### Activity
Copy out all the entries word for word.

### Data listing
%%
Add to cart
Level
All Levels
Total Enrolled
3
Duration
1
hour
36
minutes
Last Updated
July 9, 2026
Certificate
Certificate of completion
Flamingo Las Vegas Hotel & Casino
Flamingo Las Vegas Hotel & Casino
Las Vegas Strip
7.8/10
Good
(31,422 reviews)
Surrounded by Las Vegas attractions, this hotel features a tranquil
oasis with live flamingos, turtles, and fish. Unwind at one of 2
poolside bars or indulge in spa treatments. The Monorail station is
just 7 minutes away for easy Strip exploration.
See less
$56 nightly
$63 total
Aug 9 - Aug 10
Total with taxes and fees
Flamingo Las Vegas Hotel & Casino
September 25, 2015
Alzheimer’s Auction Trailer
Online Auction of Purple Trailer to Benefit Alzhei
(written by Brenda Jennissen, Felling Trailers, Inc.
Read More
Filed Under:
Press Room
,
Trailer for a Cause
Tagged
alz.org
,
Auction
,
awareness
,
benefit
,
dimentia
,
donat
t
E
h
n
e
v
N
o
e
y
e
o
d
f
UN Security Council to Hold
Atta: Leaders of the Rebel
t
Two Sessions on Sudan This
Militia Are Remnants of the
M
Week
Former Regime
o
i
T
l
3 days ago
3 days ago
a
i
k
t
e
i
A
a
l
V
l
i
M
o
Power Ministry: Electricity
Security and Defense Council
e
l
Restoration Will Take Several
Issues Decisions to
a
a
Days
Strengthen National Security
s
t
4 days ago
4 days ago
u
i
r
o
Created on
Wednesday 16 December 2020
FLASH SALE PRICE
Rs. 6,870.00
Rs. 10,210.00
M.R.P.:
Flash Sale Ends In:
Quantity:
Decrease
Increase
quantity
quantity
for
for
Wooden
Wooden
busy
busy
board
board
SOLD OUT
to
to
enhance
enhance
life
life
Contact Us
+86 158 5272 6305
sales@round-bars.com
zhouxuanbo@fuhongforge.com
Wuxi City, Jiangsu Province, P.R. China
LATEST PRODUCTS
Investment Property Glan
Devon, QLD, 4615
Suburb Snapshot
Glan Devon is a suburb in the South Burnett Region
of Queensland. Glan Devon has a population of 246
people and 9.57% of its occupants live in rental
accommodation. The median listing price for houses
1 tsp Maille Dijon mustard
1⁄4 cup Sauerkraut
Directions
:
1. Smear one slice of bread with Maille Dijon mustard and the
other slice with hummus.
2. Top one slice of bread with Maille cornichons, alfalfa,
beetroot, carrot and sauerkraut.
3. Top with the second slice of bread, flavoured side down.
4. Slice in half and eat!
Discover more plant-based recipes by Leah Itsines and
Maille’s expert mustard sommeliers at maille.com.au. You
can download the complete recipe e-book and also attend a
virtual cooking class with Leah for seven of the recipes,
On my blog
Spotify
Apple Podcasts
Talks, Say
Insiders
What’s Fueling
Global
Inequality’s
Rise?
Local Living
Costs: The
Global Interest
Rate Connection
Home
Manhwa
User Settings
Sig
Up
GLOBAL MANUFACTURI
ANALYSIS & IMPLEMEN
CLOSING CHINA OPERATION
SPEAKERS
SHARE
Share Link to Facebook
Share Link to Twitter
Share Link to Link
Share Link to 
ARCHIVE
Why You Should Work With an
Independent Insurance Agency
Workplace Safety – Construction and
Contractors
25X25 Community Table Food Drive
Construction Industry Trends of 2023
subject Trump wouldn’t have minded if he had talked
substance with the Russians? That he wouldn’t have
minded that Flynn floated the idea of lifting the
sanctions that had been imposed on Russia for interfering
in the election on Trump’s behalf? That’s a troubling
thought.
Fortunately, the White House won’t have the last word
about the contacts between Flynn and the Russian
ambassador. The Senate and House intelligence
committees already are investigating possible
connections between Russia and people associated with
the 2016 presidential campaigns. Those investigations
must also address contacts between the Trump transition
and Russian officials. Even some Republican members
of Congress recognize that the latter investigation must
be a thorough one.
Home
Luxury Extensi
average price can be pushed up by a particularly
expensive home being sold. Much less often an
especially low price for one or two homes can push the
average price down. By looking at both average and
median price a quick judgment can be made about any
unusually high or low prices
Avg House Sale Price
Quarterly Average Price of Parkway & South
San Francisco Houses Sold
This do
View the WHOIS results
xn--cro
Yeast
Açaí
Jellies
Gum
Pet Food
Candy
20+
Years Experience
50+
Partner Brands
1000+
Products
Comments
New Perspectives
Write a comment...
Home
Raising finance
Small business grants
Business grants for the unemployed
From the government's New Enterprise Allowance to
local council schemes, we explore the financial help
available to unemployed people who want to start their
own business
%%
### Answer for this exercise
Add to cart
Level
All Levels
Total Enrolled
3
Duration
1
hour
36
minutes
Last Updated
July 9, 2026
Certificate
Certificate of completion
Flamingo Las Vegas Hotel & Casino
Flamingo Las Vegas Hotel & Casino
Las Vegas Strip
7.8/10
Good
(31,422 reviews)
Surrounded by Las Vegas attractions, this hotel features a tranquil
oasis with live flamingos, turtles, and fish. Unwind at one of 2
poolside bars or indulge in spa treatments. The Monorail station is
just 7 minutes away for easy Strip exploration.
See less
$56 nightly
$63 total
Aug 9 - Aug 10
Total with taxes and fees
Flamingo Las Vegas Hotel & Casino
September 25, 2015
Alzheimer’s Auction Trailer
Online Auction of Purple Trailer to Benefit Alzhei
(written by Brenda Jennissen, Felling Trailers, Inc.
Read More
Filed Under:
Press Room
,
Trailer for a Cause
Tagged
alz.org
,
Auction
,
awareness
,
benefit
,
dimentia
,
donat
t
E
h
n
e
v
N
o
e
y
e
o
d
f
UN Security Council to Hold
Atta: Leaders of the Rebel
t
Two Sessions on Sudan This
Militia Are Remnants of the
M
Week
Former Regime
o
i
T
l
3 days ago
3 days ago
a
i
k
t
e
i
A
a
l
V
l
i
M
o
Power Ministry: Electricity
Security and Defense Council
e
l
Restoration Will Take Several
Issues Decisions to
a
a
Days
Strengthen National Security
s
t
4 days ago
4 days ago
u
i
r
o
Created on
Wednesday 16 December 2020
FLASH SALE PRICE
Rs. 6,870.00
Rs. 10,210.00
M.R.P.:
Flash Sale Ends In:
Quantity:
Decrease
Increase
quantity
quantity
for
for
Wooden
Wooden
busy
busy
board
board
SOLD OUT
to
to
enhance
enhance
life
life
Contact Us
+86 158 5272 6305
sales@round-bars.com
zhouxuanbo@fuhongforge.com
Wuxi City, Jiangsu Province, P.R. China
LATEST PRODUCTS
Investment Property Glan
Devon, QLD, 4615
Suburb Snapshot
Glan Devon is a suburb in the South Burnett Region
of Queensland. Glan Devon has a population of 246
people and 9.57% of its occupants live in rental
accommodation. The median listing price for houses
1 tsp Maille Dijon mustard
1⁄4 cup Sauerkraut
Directions
:
1. Smear one slice of bread with Maille Dijon mustard and the
other slice with hummus.
2. Top one slice of bread with Maille cornichons, alfalfa,
beetroot, carrot and sauerkraut.
3. Top with the second slice of bread, flavoured side down.
4. Slice in half and eat!
Discover more plant-based recipes by Leah Itsines and
Maille’s expert mustard sommeliers at maille.com.au. You
can download the complete recipe e-book and also attend a
virtual cooking class with Leah for seven of the recipes,
On my blog
Spotify
Apple Podcasts
Talks, Say
Insiders
What’s Fueling
Global
Inequality’s
Rise?
Local Living
Costs: The
Global Interest
Rate Connection
Home
Manhwa
User Settings
Sig
Up
GLOBAL MANUFACTURI
ANALYSIS & IMPLEMEN
CLOSING CHINA OPERATION
SPEAKERS
SHARE
Share Link to Facebook
Share Link to Twitter
Share Link to Link
Share Link to 
ARCHIVE
Why You Should Work With an
Independent Insurance Agency
Workplace Safety – Construction and
Contractors
25X25 Community Table Food Drive
Construction Industry Trends of 2023
subject Trump wouldn’t have minded if he had talked
substance with the Russians? That he wouldn’t have
minded that Flynn floated the idea of lifting the
sanctions that had been imposed on Russia for interfering
in the election on Trump’s behalf? That’s a troubling
thought.
Fortunately, the White House won’t have the last word
about the contacts between Flynn and the Russian
ambassador. The Senate and House intelligence
committees already are investigating possible
connections between Russia and people associated with
the 2016 presidential campaigns. Those investigations
must also address contacts between the Trump transition
and Russian officials. Even some Republican members
of Congress recognize that the latter investigation must
be a thorough one.
Home
Luxury Extensi
average price can be pushed up by a particularly
expensive home being sold. Much less often an
especially low price for one or two homes can push the
average price down. By looking at both average and
median price a quick judgment can be made about any
unusually high or low prices
Avg House Sale Price
Quarterly Average Price of Parkway & South
San Francisco Houses Sold
This do
View the WHOIS results
xn--cro
Yeast
Açaí
Jellies
Gum
Pet Food
Candy
20+
Years Experience
50+
Partner Brands
1000+
Products
Comments
New Perspectives
Write a comment...
Home
Raising finance
Small business grants
Business grants for the unemployed
From the government's New Enterprise Allowance to
local council schemes, we explore the financial help
available to unemployed people who want to start their
own business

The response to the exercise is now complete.